Requiem pour Nagasaki : biographie de Takashi Nagai, médecin japonais

Recension rédigée par Nathalie Cassou-Geay


C’est dans un silence médiatique assourdissant qu’ont eu lieu, cette année 2025, les commémorations du 80e anniversaire des drames d’Hiroshima et Nagasaki : les deux bombes atomiques larguées sur la population civile japonaise afin « de mettre fin à la Seconde Guerre mondiale » avec la capitulation sans condition du Japon. L’Histoire nous apprendra ensuite les motivations « scientifiques » et « diplomatiques » des États-Unis, avides de prouver à l’URSS leur suprématie militaire et curieux d’étudier, sur les corps, les effets d’une bombe à l’uranium et au plutonium. Mais c’est un autre sujet.
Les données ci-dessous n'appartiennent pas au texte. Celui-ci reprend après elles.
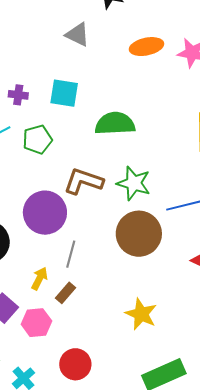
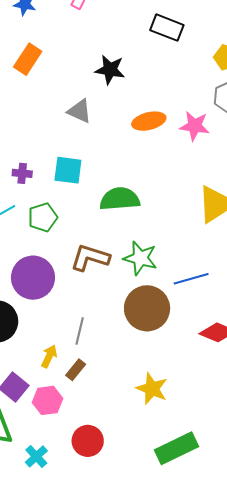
purple circle: (45, 213) -> (33, 278), moved

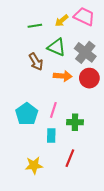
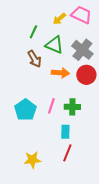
green line: (35, 26) -> (33, 32), moved, turned -56
green cross: (75, 122) -> (72, 107), moved
cyan rectangle: (51, 136) -> (65, 132), moved

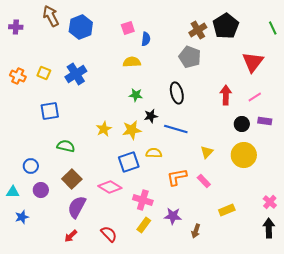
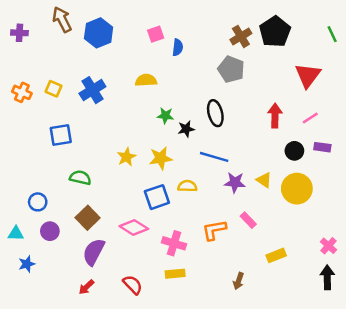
yellow semicircle: (132, 62) -> (146, 80), moved
black star: (151, 116) -> (186, 129), moved
yellow triangle: (207, 152) -> (264, 180), moved, turned -40
orange L-shape: (177, 177) -> (214, 230), moved
purple star: (173, 216) -> (235, 182), moved
yellow rectangle: (144, 225) -> (175, 274), turned 49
À Nagasaki, sur une population de 250 000 personnes, entre 60 000 et 80 000 furent littéralement pulvérisées, carbonisées ou trouveront la mort à cause des effets secondaires du feu atomique (brûlures, incendies, asphyxie, ondes de choc)… Sans compter les victimes des irradiations, et la descendance de ceux-ci…
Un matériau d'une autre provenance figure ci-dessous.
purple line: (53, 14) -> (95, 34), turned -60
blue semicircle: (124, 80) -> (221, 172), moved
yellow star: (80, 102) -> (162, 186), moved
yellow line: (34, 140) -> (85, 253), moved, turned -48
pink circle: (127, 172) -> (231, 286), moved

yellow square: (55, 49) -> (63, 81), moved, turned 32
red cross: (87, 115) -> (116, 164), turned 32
Les hibakusha (personnes affectées par l’exposition nucléaire) subiront pendant des décennies le rejet de leurs concitoyens et la discrimination. Rares sont ceux qui ont pris la plume pour évoquer leur expérience et on estime à 80 % le nombre de ceux qui auraient vécu par la suite en cachant leurs traumatismes et leur état de santé. La censure, le manque d’information, le secret imposé par l’occupant ont provoqué des ravages sur les survivants.

Le témoignage de Takashi Nagai en est d’autant plus précieux et la biographie éclairée de Paul Glynn, incontournable.
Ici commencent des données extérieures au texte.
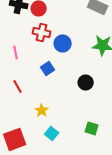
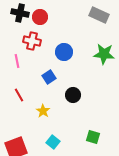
red cross: (42, 32) -> (32, 41), moved
black circle: (86, 82) -> (73, 95), moved
yellow star: (42, 110) -> (43, 111), moved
Clin d’œil ironique du destin, le docteur Takashi Nagai était un pionnier de la radiologie japonaise. Le matin du 9 août 1945, « Fat Man » lui ravira son épouse, Midori, et bien que sérieusement blessé, il se consacrera dès lors à l’attention des survivants, à la description de leur état de santé - et de la sienne -, et surtout à la prière. Takashi Nagai s’est en effet converti au catholicisme en 1934. Cette spiritualité forte et affirmée l’amènera à se retrancher dans une hutte symbolique qu’il nommera Nyokodo et dans laquelle il recevra de plus en plus de visiteurs, attirés par son aura calme et religieuse.

Paul Glynn, prêtre missionnaire mariste australien, propose, dans ce Requiem pour Nagasaki, une chronologie de la vie de Takashi Nagai, en commençant sa narration bien avant la naissance de celui-ci. La présentation de l’auteur permet de mieux appréhender le cheminement religieux de Nagai, tout en pointant les spécificités culturelles japonaises. Le fond et la forme, avec une écriture simple, proche parfois des haikus, sont lumineux et bienveillants. Avec humilité et respect, l’auteur suit les pas de ce serviteur de Dieu que les épreuves ont porté à une grande sincérité, loyauté et compréhension.

Cet ouvrage, à lire avant ou après l’œuvre principale de Takashi Nagai, Les Cloches de Nagasaki, fournira aux lecteurs de nombreux thèmes de réflexion : sur la guerre, sur la bombe nucléaire, mais aussi sur le pardon, la recherche de l’équilibre et de la paix spirituelle.

Takashi Nagai est décédé à 43 ans des suites d’une leucémie contractée lors de ses travaux sur les rayons X et aggravée par la bombe.

Ses obsèques furent célébrées en la cathédrale de Nagasaki, devant 20 000 personnes.